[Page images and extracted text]
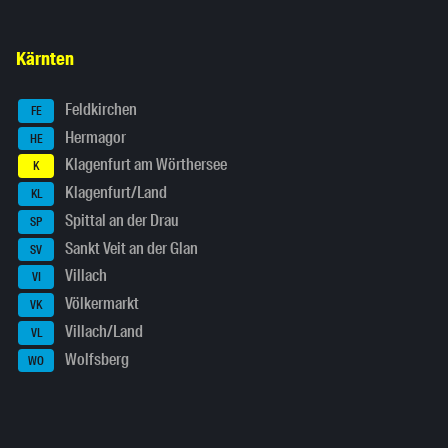
Kärnten
Feldkirchen
FE
Hermagor
HE
Klagenfurt am Wörthersee
K
Klagenfurt/Land
KL
Spittal an der Drau
SP
Sankt Veit an der Glan
SV
Villach
VI
Völkermarkt
VK
Villach/Land
VL
Wolfsberg
WO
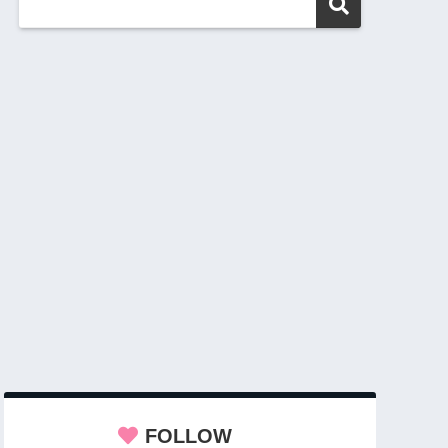
FOLLOW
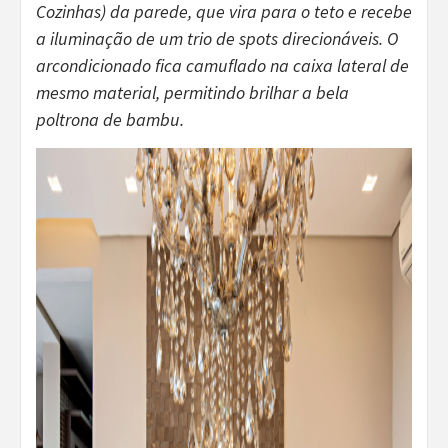
Cozinhas) da parede, que vira para o teto e recebe
a iluminação de um trio de spots direcionáveis. O
arcondicionado fica camuflado na caixa lateral de
mesmo material, permitindo brilhar a bela
poltrona de bambu.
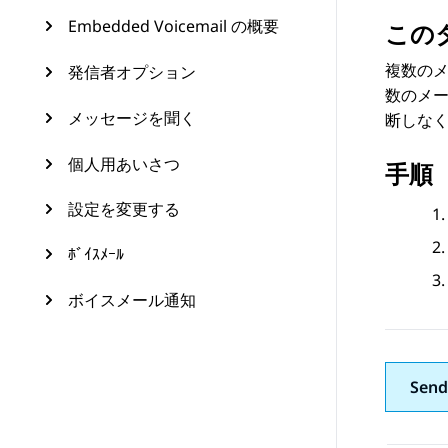
Embedded Voicemail の概要
この
複数の
発信者オプション
数のメ
メッセージを聞く
断しな
個人用あいさつ
手順
設定を変更する
ﾎﾞｲｽﾒｰﾙ
ボイスメール通知
Send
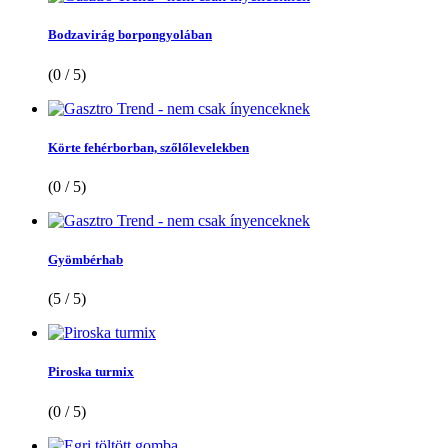
Bodzavirág borpongyolában
(0 / 5)
Körte fehérborban, szőlőlevelekben
(0 / 5)
Gyömbérhab
(5 / 5)
Piroska turmix
(0 / 5)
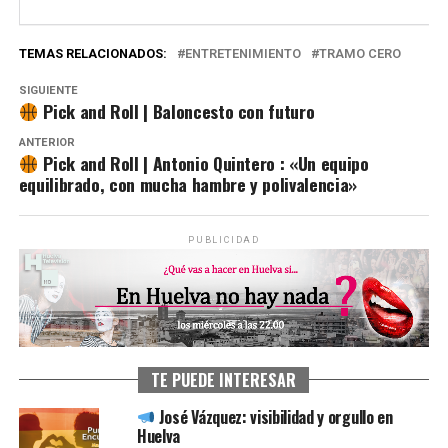
TEMAS RELACIONADOS:
ENTRETENIMIENTO
TRAMO CERO
SIGUIENTE
Pick and Roll | Baloncesto con futuro
ANTERIOR
Pick and Roll | Antonio Quintero : «Un equipo
equilibrado, con mucha hambre y polivalencia»
PUBLICIDAD
TE PUEDE INTERESAR
José Vázquez: visibilidad y orgullo en
Huelva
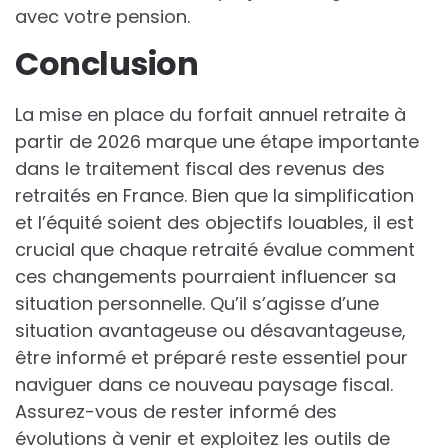
avec votre pension.
Conclusion
La mise en place du forfait annuel retraite à
partir de 2026 marque une étape importante
dans le traitement fiscal des revenus des
retraités en France. Bien que la simplification
et l’équité soient des objectifs louables, il est
crucial que chaque retraité évalue comment
ces changements pourraient influencer sa
situation personnelle. Qu’il s’agisse d’une
situation avantageuse ou désavantageuse,
être informé et préparé reste essentiel pour
naviguer dans ce nouveau paysage fiscal.
Assurez-vous de rester informé des
évolutions à venir et exploitez les outils de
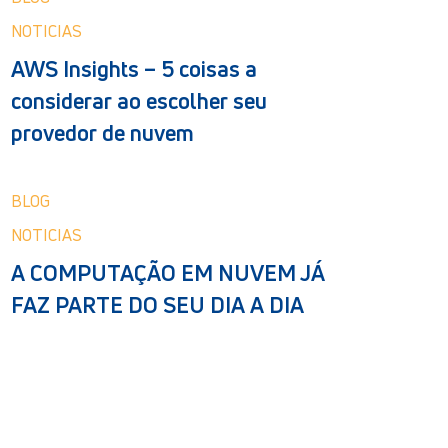
NOTICIAS
AWS Insights – 5 coisas a
considerar ao escolher seu
provedor de nuvem
BLOG
NOTICIAS
A COMPUTAÇÃO EM NUVEM JÁ
FAZ PARTE DO SEU DIA A DIA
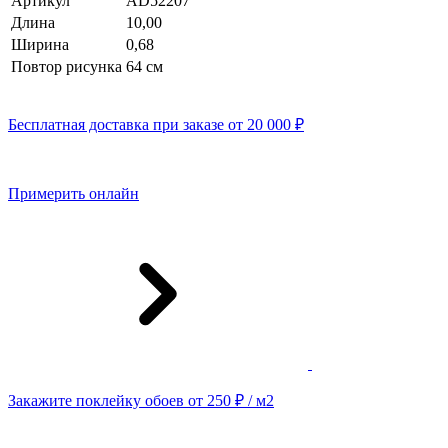
Артикул
AD52207
Длина
10,00
Ширина
0,68
Повтор рисунка
64 cм
Бесплатная доставка при заказе от 20 000 ₽
Примерить онлайн
Закажите поклейку обоев от 250 ₽ / м2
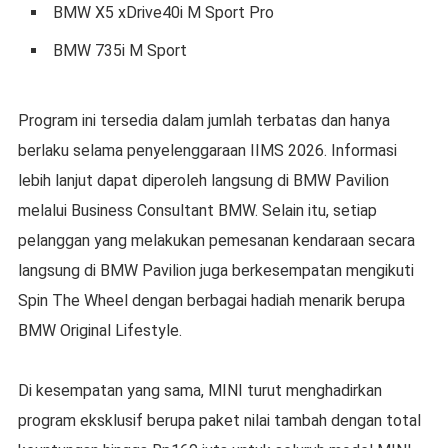
BMW X5 xDrive40i M Sport Pro
BMW 735i M Sport
Program ini tersedia dalam jumlah terbatas dan hanya
berlaku selama penyelenggaraan IIMS 2026. Informasi
lebih lanjut dapat diperoleh langsung di BMW Pavilion
melalui Business Consultant BMW. Selain itu, setiap
pelanggan yang melakukan pemesanan kendaraan secara
langsung di BMW Pavilion juga berkesempatan mengikuti
Spin The Wheel dengan berbagai hadiah menarik berupa
BMW Original Lifestyle.
Di kesempatan yang sama, MINI turut menghadirkan
program eksklusif berupa paket nilai tambah dengan total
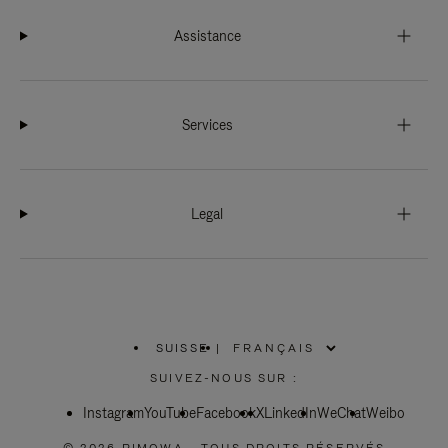
Assistance
Services
Legal
SUISSE
|
,
SÉLECTIONNEZ
SUIVEZ-NOUS SUR :
VOTRE
RÉGION
Instagram
YouTube
Facebook
X
LinkedIn
WeChat
Weibo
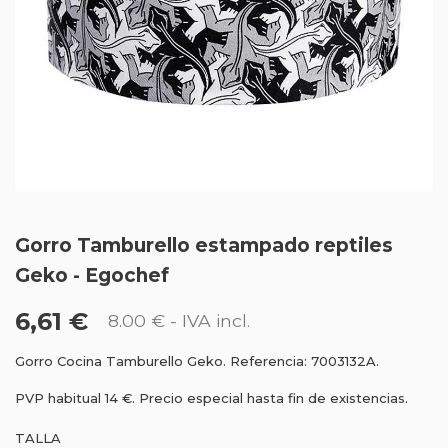
Gorro Tamburello estampado reptiles
Geko - Egochef
6,61 €
8.00 €
- IVA incl.
Gorro Cocina Tamburello Geko. Referencia: 7003132A.
PVP habitual 14 €. Precio especial hasta fin de existencias.
TALLA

Task to carry out
In the entries above, find lines with "berupa" and copy each.

Solution below
Spin The Wheel dengan berbagai hadiah menarik berupa
program eksklusif berupa paket nilai tambah dengan total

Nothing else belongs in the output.